Hutch activated his armor’s personal deflector, a short duration directional barrier only the team leaders’ armor kits were outfitted with. He pumped the repulsors in his pack, then slammed into the door.
The impact rung his bell, but he was a large man, and the impervisteel blast hatch gave way. It shot out into the highly polished curving corridor beyond, slammed off the wall, left a dent, and hit the floor with a loud metallic clang.
Hutch steadied himself.
Probably a mild concussion.
“Shake it off,” he grunted at himself as he reached out a hand to focus and stop the world from spinning.
A moment later the corridor was filled by the hot blaster fire of dark legionnaires. Enda and Crutchke charged in and returned accurate fire. In seconds, four dark legionnaires were down. You didn’t leave the Legion to disappear into Nether Ops unless you had skills, reflexes, and accuracy beyond the one percent of the one percent of the one percent. And Enda had been the Third Legionnaire Division’s combat blaster pistol champ. He insisted that he was even better with a blaster rifle.
Hutch regained his senses. He signaled for Maas to bring the Endurian and the little girl out.
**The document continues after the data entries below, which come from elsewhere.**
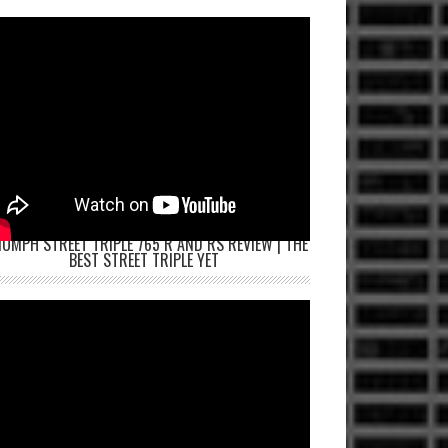
IUMPH STREET TRIPLE 765 R AND RS REVIEW | THE
BEST STREET TRIPLE YET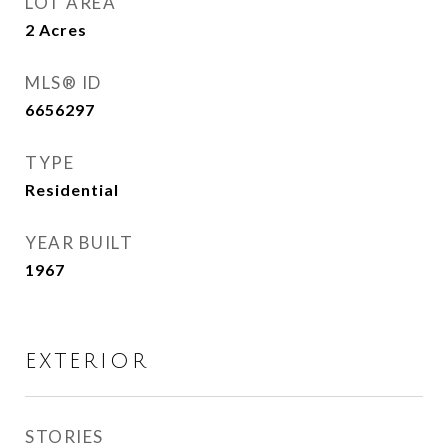
LOT AREA
2
Acres
MLS® ID
6656297
TYPE
Residential
YEAR BUILT
1967
EXTERIOR
STORIES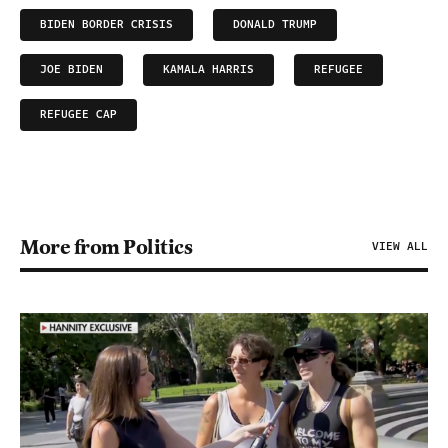
BIDEN BORDER CRISIS
DONALD TRUMP
JOE BIDEN
KAMALA HARRIS
REFUGEE
REFUGEE CAP
More from Politics
VIEW ALL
He bent down on one knee in front of the girl. “We gotta do this the hard way now, Prisma. Stay
close, and I promise I’ll get you out of here. Don’t be afraid.”
“I’m not afraid. Ravi said it would be like this,” the girl replied.
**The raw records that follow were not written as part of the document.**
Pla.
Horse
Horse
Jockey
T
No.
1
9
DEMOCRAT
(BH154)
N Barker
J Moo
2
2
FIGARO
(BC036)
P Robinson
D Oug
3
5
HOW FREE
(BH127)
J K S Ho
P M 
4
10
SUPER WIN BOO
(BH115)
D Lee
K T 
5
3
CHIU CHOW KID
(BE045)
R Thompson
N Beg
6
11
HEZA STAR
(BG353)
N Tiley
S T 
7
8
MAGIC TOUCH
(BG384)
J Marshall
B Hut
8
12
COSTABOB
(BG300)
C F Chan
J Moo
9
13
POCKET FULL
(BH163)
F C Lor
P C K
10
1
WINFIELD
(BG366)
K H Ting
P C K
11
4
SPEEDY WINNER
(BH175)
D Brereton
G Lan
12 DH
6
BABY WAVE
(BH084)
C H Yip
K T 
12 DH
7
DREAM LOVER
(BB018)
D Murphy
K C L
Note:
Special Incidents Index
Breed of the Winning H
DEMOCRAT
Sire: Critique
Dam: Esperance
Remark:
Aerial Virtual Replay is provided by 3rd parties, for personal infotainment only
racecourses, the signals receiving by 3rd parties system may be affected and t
Hutch had no clue what she meant.
He checked in with the Endurian, relishing another dose of her hatred. He was falling in love, some never-serious part of his mind joked.
Except he saw something else.
She was watching him and not hating him. Because he’d taken the time to stop and promise Prisma that she would be okay. That he would do his best to get her out of there.
Leenah knew. Knew what the little girl who’d begun to reluctantly cling to her had gone through. Knew how scared, and brave in the same moment, she was. But in the end, she was just a little girl, and she was capable of only so much.
The galaxy is a hard place. Even for little girls.
Leenah nodded at him.
And that put Hutch, the big man who swam in the hatred of others, off his game.
He pulled his holdout pistol, flipped it, and handed it to her grip first.
And something passed between them.
***
With the green light to bring Skrizz and KRS-88 into play, things happened fast. First the giant cat slithered between Andien and the flight controls. He brought in the reverse thrusters with a deft flick. Just barely. The sudden snowstorm now covered the cockpit windshield, and would have swirled inside had the wobanki not activated the auto-seal, a plate of impervisteel that covered the hole.
The storm was at least good for denying the sniper visibility. Andien knew a good sniper would switch to IR… but that wasn’t an optimal targeting solution. The yowling cat’s maneuver had bought them a little cover.
***
Garret led KRS-88 into the dark interior of the cargo hold. Beyond the open rear door, snow swirled in whirlwinds and columns. One of the operators—Taylor, thought Garret—was dragging a wounded comrade back toward the cargo ramp. Both were shooting back at the unseen shock troopers shifting positions out among the cargo pallets.